:: The data ::
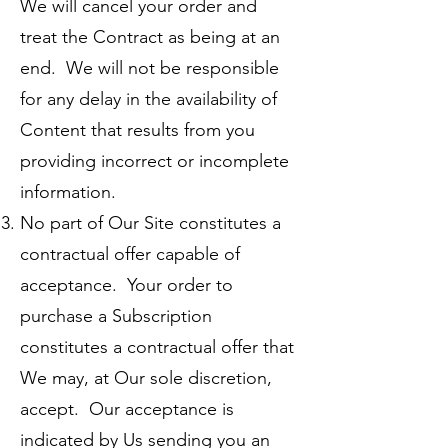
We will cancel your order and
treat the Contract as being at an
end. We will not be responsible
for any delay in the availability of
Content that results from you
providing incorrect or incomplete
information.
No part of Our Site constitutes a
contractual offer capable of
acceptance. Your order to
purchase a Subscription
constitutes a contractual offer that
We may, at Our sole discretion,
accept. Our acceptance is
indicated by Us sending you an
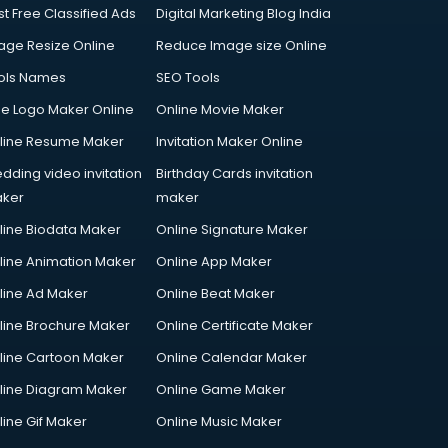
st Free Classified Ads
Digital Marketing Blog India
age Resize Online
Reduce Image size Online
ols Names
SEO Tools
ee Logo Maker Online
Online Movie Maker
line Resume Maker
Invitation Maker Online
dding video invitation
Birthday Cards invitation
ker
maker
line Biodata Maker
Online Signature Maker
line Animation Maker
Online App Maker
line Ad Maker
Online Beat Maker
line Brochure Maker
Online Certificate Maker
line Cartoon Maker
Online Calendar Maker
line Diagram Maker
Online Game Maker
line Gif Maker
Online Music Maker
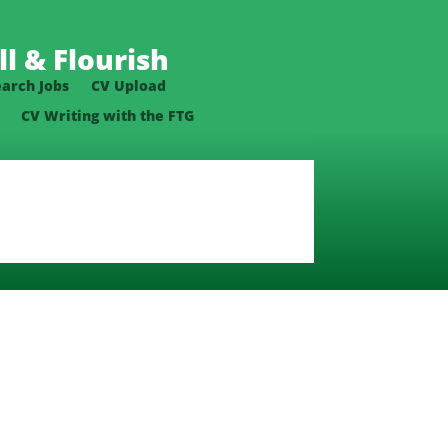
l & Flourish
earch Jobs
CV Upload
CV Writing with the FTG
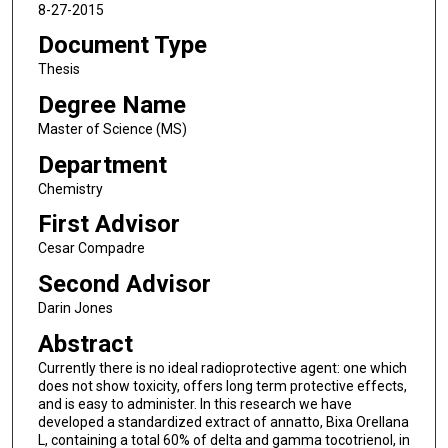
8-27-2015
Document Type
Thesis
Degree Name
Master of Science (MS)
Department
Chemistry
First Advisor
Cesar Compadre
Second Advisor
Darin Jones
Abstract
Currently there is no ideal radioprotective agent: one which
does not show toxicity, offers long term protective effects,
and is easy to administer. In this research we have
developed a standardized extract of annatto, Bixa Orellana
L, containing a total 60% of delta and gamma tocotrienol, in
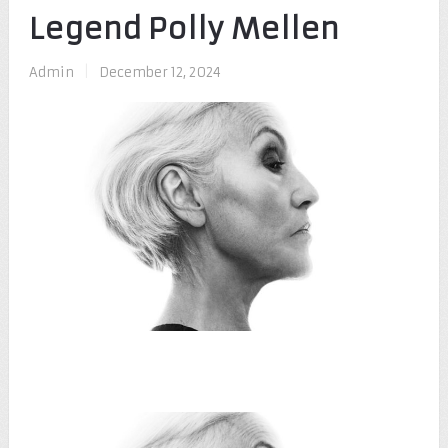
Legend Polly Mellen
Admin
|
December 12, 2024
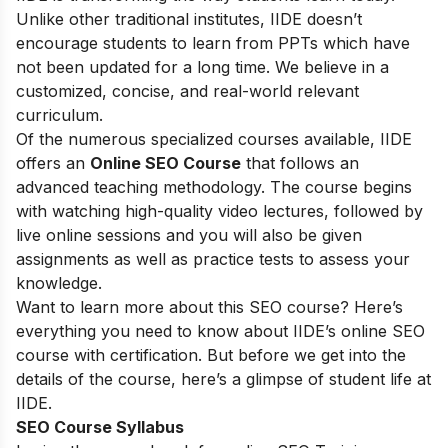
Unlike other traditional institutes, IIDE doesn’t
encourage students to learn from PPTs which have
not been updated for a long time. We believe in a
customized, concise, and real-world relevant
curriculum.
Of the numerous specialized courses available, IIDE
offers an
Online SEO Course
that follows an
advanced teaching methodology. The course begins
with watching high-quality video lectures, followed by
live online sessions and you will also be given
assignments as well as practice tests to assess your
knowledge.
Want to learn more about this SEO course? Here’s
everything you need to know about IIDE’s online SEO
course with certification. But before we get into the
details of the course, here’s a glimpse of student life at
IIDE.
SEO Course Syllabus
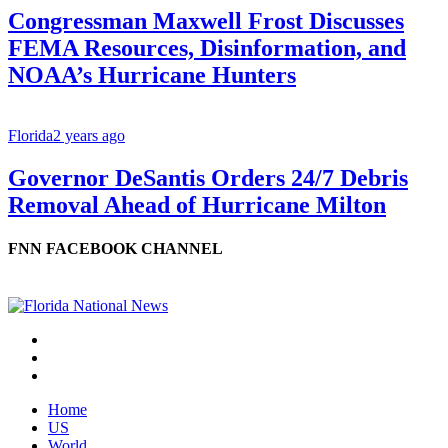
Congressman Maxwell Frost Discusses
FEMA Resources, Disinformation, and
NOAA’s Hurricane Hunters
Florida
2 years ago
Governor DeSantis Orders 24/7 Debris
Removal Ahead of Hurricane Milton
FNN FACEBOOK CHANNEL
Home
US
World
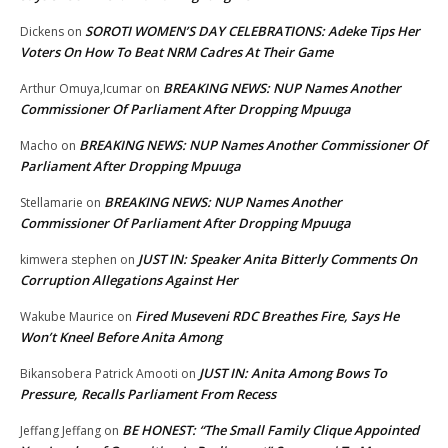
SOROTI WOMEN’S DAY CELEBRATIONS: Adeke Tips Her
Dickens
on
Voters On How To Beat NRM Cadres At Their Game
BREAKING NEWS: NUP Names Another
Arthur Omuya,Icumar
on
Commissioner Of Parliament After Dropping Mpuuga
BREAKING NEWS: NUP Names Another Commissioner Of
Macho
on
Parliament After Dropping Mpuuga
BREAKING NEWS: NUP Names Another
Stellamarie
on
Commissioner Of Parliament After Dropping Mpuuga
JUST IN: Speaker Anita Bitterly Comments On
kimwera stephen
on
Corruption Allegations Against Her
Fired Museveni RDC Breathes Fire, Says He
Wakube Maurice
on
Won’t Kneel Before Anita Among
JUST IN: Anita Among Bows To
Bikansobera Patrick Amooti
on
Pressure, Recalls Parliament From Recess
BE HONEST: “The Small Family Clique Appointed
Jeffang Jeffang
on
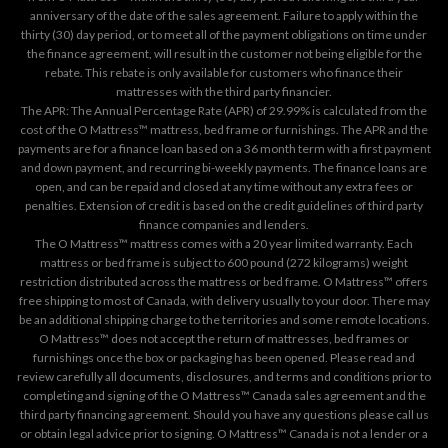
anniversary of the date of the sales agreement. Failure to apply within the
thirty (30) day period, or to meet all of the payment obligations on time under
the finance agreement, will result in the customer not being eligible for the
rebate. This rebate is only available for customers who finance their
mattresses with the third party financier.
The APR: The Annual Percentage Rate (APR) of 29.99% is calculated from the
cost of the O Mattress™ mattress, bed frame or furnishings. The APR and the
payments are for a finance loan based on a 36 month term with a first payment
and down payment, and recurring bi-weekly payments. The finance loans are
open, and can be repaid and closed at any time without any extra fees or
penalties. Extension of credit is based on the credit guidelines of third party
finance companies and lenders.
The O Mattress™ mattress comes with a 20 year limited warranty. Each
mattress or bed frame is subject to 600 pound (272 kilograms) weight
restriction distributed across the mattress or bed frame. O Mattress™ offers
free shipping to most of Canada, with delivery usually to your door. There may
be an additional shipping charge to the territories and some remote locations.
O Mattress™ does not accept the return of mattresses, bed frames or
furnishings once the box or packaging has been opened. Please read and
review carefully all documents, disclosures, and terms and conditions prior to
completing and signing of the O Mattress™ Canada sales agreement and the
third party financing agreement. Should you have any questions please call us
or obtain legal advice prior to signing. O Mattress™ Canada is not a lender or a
:::
:: The data ::
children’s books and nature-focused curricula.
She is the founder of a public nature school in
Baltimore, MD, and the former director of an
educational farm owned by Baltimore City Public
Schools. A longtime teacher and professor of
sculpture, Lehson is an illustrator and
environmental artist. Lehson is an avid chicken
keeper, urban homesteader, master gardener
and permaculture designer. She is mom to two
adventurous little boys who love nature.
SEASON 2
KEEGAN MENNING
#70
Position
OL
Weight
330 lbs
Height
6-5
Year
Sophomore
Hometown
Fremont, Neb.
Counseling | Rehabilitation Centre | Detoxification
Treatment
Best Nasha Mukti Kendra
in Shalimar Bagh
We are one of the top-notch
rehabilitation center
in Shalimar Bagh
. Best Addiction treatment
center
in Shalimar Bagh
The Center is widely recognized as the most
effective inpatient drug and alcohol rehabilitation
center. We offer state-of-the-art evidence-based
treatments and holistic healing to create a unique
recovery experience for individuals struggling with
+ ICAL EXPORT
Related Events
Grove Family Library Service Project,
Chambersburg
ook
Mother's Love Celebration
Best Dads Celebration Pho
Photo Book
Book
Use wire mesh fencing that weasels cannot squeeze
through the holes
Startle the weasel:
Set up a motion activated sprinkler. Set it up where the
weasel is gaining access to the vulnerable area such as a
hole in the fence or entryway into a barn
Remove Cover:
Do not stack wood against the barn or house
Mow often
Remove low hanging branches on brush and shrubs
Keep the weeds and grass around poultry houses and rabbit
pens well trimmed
:::
Exercise instructions:
"JUST IN: Speaker Anita Bitterly Comments On" marks the first line to copy, and "anniversary of the" marks the last. Repeat that stretch above exactly, with no pictures.

Expected answer:
JUST IN: Speaker Anita Bitterly Comments On
kimwera stephen
on
Corruption Allegations Against Her
Fired Museveni RDC Breathes Fire, Says He
Wakube Maurice
on
Won’t Kneel Before Anita Among
JUST IN: Anita Among Bows To
Bikansobera Patrick Amooti
on
Pressure, Recalls Parliament From Recess
BE HONEST: “The Small Family Clique Appointed
Jeffang Jeffang
on
anniversary of the date of the sales agreement. Failure to apply within the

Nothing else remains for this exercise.